Quais possíveis impactos a pandemia do coronavírus poderá causar no exacerbamento desta modalidade emergente do autoritarismo de mercado? Inicialmente, recordemos duas importantes vertentes que sustentam teorias de relações internacionais: realismo e liberalismo. O realismo preconiza que o Estado é o ator crucial dentro do palco da política internacional. O liberalismo, por sua vez, preconiza que o mundo é mais pluralista e outros atores “não-estado” também são relevantes, tais como empresas multinacionais, organizações não-governamentais e os indivíduos.
Apesar do fato de que o autoritarismo de mercado também seja capitalista, a dimensão do intervencionismo do Estado na vida das pessoas do país é muito mais alta nesta modalidade, quando comparamos com a alternativa liberal-democrática. Portanto, o realismo está mais presente no mundo autocrático do que no mundo democrático. Até o presente momento, em termos proporcionais, a civilização ocidental tem sido mais afetada pelo vírus que a civilização oriental. Portanto, a pressão sobre os líderes ocidentais tende a ser mais intensa. Para controlar a propagação da doença, governos ocidentais estão tendo que tomar medidas muito duras, senão autoritárias, tais como fechamento de aeroportos e de setores importantes da economia, além do isolamento social.

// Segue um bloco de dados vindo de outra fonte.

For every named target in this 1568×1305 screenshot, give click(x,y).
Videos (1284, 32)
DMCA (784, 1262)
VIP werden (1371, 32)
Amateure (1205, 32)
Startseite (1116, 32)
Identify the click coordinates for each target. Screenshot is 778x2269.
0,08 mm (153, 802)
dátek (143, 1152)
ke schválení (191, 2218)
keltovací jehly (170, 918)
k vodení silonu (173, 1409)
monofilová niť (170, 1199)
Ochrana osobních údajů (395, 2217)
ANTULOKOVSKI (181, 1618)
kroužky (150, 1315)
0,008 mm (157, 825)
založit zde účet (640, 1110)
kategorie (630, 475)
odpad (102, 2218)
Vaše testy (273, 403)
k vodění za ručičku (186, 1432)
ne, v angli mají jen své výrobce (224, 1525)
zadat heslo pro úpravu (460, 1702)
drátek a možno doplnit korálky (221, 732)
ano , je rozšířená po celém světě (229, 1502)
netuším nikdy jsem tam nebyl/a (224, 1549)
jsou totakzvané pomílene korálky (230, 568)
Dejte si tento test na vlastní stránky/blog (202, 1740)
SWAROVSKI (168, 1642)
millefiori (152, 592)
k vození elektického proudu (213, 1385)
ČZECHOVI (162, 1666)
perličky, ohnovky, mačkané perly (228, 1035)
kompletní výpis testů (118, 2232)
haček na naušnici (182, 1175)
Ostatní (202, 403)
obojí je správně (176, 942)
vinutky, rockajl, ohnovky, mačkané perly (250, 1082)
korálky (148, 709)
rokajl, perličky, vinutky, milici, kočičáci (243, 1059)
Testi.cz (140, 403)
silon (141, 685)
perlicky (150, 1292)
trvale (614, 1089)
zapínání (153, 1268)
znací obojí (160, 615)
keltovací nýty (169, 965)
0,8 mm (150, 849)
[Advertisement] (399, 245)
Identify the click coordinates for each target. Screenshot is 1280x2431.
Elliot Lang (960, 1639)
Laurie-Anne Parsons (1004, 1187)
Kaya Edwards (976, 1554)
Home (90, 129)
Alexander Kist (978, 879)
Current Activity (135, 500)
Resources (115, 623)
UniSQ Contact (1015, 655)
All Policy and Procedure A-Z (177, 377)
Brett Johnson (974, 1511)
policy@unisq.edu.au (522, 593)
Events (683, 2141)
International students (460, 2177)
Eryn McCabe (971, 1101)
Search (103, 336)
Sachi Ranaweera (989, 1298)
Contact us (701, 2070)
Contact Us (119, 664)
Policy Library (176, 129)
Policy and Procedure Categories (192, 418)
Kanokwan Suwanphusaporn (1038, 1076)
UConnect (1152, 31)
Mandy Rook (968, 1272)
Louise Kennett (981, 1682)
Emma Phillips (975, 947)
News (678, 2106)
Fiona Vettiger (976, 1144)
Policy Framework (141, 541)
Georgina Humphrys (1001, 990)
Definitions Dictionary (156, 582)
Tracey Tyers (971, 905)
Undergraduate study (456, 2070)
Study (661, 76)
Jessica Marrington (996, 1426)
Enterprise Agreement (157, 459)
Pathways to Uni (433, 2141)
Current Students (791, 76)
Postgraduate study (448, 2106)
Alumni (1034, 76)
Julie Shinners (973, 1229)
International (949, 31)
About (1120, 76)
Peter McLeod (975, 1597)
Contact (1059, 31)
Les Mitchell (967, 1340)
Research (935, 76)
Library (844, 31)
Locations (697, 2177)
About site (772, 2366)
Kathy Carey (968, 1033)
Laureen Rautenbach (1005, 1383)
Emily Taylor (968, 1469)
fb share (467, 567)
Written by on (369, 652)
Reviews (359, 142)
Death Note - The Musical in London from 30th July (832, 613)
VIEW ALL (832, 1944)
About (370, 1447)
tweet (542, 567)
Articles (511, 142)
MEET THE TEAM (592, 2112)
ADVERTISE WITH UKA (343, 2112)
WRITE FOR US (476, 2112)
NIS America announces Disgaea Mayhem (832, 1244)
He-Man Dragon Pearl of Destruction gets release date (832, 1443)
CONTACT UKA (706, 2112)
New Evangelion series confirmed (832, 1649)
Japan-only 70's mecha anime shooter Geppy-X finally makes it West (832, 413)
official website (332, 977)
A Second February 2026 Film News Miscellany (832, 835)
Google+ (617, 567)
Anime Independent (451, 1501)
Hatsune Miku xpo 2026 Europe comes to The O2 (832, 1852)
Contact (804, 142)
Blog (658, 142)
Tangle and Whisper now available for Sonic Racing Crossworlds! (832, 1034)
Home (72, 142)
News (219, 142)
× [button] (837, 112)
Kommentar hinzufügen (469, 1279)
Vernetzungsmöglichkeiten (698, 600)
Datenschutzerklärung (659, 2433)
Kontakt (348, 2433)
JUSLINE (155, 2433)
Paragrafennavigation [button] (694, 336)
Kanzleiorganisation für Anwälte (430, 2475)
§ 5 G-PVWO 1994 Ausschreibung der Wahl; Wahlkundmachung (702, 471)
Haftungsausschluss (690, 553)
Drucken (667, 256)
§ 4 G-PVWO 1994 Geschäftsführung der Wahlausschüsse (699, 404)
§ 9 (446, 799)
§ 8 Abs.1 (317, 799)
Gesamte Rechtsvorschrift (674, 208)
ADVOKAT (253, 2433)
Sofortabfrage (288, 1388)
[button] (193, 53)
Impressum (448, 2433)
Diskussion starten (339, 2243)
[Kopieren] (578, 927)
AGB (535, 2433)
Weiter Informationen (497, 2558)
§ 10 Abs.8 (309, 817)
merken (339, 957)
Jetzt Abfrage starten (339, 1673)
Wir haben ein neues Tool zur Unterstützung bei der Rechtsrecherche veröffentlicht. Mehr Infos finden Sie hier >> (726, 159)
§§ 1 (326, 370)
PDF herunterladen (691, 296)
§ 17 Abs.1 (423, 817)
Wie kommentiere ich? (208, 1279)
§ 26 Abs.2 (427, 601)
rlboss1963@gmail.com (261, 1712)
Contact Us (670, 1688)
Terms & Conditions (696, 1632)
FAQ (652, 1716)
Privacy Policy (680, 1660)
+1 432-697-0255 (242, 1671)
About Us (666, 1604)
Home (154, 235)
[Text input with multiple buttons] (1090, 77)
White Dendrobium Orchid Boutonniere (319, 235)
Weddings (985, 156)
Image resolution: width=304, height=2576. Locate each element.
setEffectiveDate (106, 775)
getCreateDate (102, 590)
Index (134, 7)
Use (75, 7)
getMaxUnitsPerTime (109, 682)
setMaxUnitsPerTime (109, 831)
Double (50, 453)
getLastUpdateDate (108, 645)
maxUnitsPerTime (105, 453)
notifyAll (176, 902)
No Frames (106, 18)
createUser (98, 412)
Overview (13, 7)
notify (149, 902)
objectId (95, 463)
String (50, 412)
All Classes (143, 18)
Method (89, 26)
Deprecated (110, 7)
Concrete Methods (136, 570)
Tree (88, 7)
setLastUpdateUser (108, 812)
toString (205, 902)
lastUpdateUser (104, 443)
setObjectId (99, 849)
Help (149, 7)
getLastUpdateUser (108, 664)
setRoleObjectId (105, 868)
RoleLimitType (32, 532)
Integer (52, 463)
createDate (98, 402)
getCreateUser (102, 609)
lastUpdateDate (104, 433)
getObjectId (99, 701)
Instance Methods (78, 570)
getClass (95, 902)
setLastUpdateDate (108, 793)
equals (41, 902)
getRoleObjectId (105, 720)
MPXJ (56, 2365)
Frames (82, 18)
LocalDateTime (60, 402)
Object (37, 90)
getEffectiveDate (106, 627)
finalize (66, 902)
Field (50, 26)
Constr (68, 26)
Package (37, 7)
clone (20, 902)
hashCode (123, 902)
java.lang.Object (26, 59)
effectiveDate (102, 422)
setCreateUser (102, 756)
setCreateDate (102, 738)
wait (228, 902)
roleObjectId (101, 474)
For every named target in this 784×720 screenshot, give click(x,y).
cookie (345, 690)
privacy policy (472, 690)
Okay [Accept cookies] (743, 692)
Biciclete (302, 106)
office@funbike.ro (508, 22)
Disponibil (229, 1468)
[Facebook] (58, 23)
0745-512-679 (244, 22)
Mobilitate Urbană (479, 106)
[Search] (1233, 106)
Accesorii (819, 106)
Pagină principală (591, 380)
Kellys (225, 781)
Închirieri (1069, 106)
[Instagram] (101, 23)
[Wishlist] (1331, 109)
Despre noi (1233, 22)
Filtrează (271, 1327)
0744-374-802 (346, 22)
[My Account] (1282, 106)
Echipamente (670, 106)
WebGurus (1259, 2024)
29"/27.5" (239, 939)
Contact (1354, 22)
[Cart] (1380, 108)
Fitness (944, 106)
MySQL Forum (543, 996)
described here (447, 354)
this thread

Tais medidas vão contra alguns dos princípios liberais mais básicos como a “liberdade de ir e vir” e menor intervenção do Estado. E ainda geram um efeito adicional de afetar a economia negativamente, o que, se mantido por muito tempo, poderá levar o liberalismo a ter de revisar seu modelo de forma muito mais drástica do que foi o enfrentamento da Grande Crise Financeira de 2008. Em economias onde a iniciativa privada é a proprietária predominante de empresas, se os recursos ficam mais escassos, empresários têm a opção de despedir pessoas e até fechar negócios mais rapidamente. Nas economias onde o Estado é proprietário das empresas, como é o caso da China, os problemas de saneamento das finanças obviamente também serão inevitáveis mas o ente público possui mecanismos de mitigação, ao menos iniciais, tais como a impressão de mais dinheiro e a manutenção de empregos públicos por leis como a da estabilidade do emprego. De acordo com Abhijit V. Banerjee e Esther Duflo, “na China, o Estado, tanto no nível nacional quanto local, exerce um pesado papel na alocação de terra, de capital e até de trabalho“ (Banerjee e Duflo 2020, p. 25).
Considerações finais
Portanto, ao menos no curto prazo, é bastante plausível imaginar que o liberalismo sairá mais arranhado desta atual situação da pandemia global, do que o “realismo” estatal. E isto poderá acelerar a difusão e absorção global de aspectos relacionados à esta modalidade emergente de autoritarismo de mercado.
Referências:
Abramowitz, M. J. Freedom House: Freedom of the World. 2018.
Banerjee, A. V., Duflo, E. How Poverty Ends – The Many Paths to Progress – and Why They Might Not Continue. Foreign Affairs, 22-29. 2020.
Layne, C. The U.S.-Chinese Power Shift and the End of the Pax Americana. International Affairs, 89-111. 2018.
Luhrmann, A., Tannenberg, M., & Lindberg, S. I. Regimes of the World (RoW): Opening New Avenues for the Comparative Study of Political Regimes. Politics and Governance, 6:1. 2018.